__AVAILABLE DATA__.
****************************************

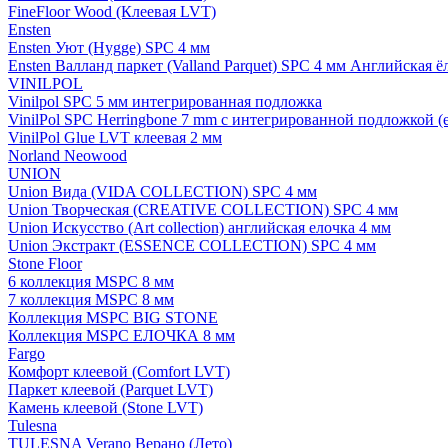
FineFloor Wood (Клеевая LVT)
Ensten
Ensten Уют (Hygge) SPC 4 мм
Ensten Валланд паркет (Valland Parquet) SPC 4 мм Английская ё
VINILPOL
Vinilpol SPC 5 мм интегрированная подложка
VinilPol SPC Herringbone 7 mm с интегрированной подложкой (
VinilPol Glue LVT клеевая 2 мм
Norland Neowood
UNION
Union Вида (VIDA COLLECTION) SPC 4 мм
Union Творческая (CREATIVE COLLECTION) SPC 4 мм
Union Искусство (Art collection) английская елочка 4 мм
Union Экстракт (ESSENCE COLLECTION) SPC 4 мм
Stone Floor
6 коллекция MSPC 8 мм
7 коллекция MSPC 8 мм
Коллекция MSPC BIG STONE
Коллекция MSPC ЕЛОЧКА 8 мм
Fargo
Комфорт клеевой (Comfort LVT)
Паркет клеевой (Parquet LVT)
Камень клеевой (Stone LVT)
Tulesna
TULESNA Verano Верано (Лето)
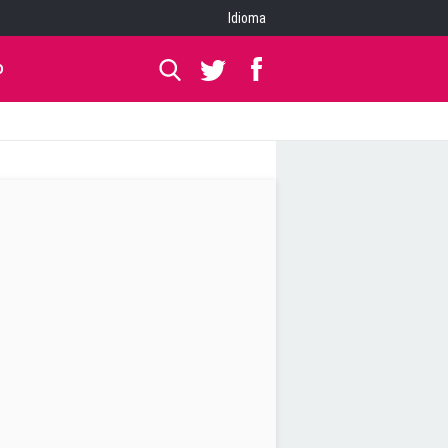
Idioma
O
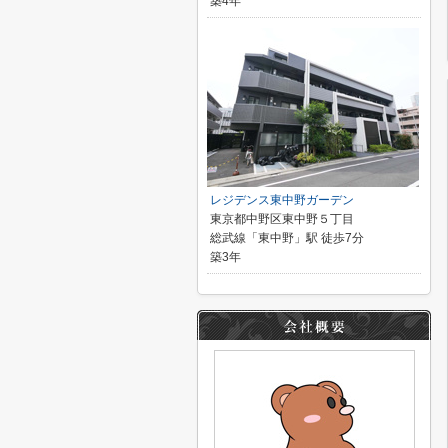
築4年
レジデンス東中野ガーデン
東京都中野区東中野５丁目
総武線「東中野」駅 徒歩7分
築3年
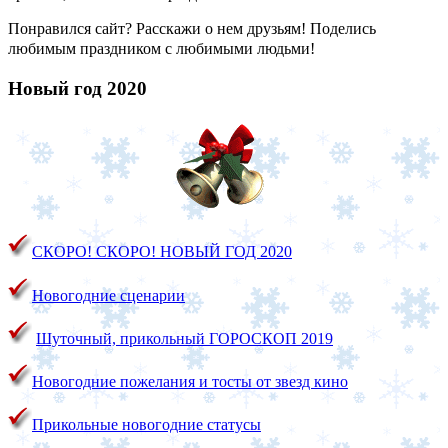
Понравился сайт? Расскажи о нем друзьям! Поделись
любимым праздником с любимыми людьми!
Новый год 2020
СКОРО! СКОРО!
НОВЫЙ ГОД 2020
Новогодние сценарии
Шуточный, прикольный ГОРОСКОП 2019
Новогодние пожелания и тосты от звезд кино
Прикольные новогодние статусы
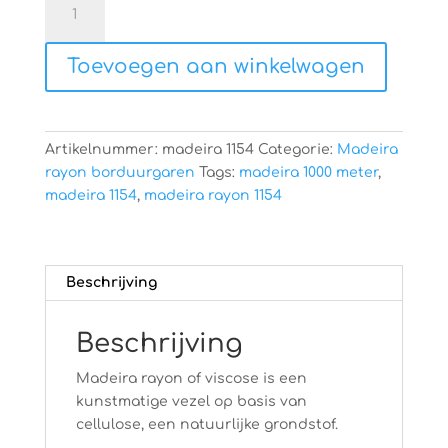
rayon
1154
Toevoegen aan winkelwagen
aantal
Artikelnummer:
madeira 1154
Categorie:
Madeira
rayon borduurgaren
Tags:
madeira 1000 meter
,
madeira 1154
,
madeira rayon 1154
Beschrijving
Beschrijving
Madeira rayon of viscose is een
kunstmatige vezel op basis van
cellulose, een natuurlijke grondstof.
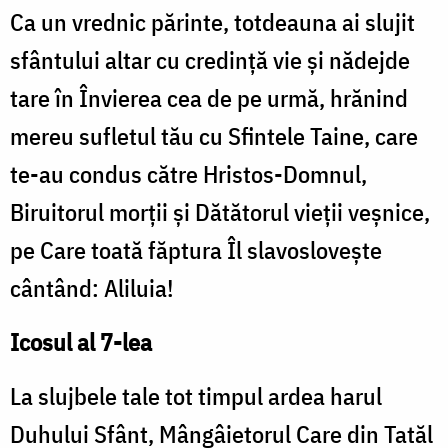
Ca un vrednic părinte, totdeauna ai slujit
sfântului altar cu credinţă vie şi nădejde
tare în Învierea cea de pe urmă, hrănind
mereu sufletul tău cu Sfintele Taine, care
te-au condus către Hristos-Domnul,
Biruitorul morţii şi Dătătorul vieţii veşnice,
pe Care toată făptura Îl slavosloveşte
cântând: Aliluia!
Icosul al 7-lea
La slujbele tale tot timpul ardea harul
Duhului Sfânt, Mângâietorul Care din Tatăl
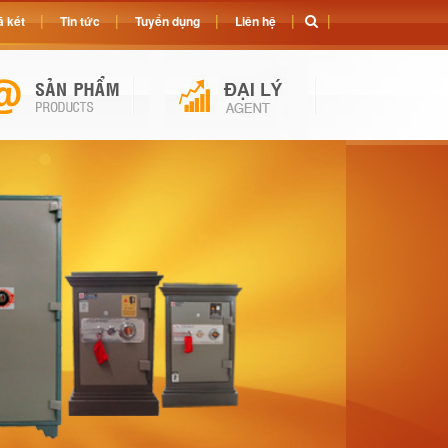
 két
Tin tức
Tuyển dụng
Liên hệ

****************************************

__PROBLEM REQUIREMENTS__.
Having found the line with "Stone Floor" and the line with "東京都中野区東中野５丁目" in the material above, write out exactly those two and every line between, leaving the pictures out.

__RESPONSE FOR THIS EXERCISE__.
Stone Floor
6 коллекция MSPC 8 мм
7 коллекция MSPC 8 мм
Коллекция MSPC BIG STONE
Коллекция MSPC ЕЛОЧКА 8 мм
Fargo
Комфорт клеевой (Comfort LVT)
Паркет клеевой (Parquet LVT)
Камень клеевой (Stone LVT)
Tulesna
TULESNA Verano Верано (Лето)
Idioma
O
築4年
レジデンス東中野ガーデン
東京都中野区東中野５丁目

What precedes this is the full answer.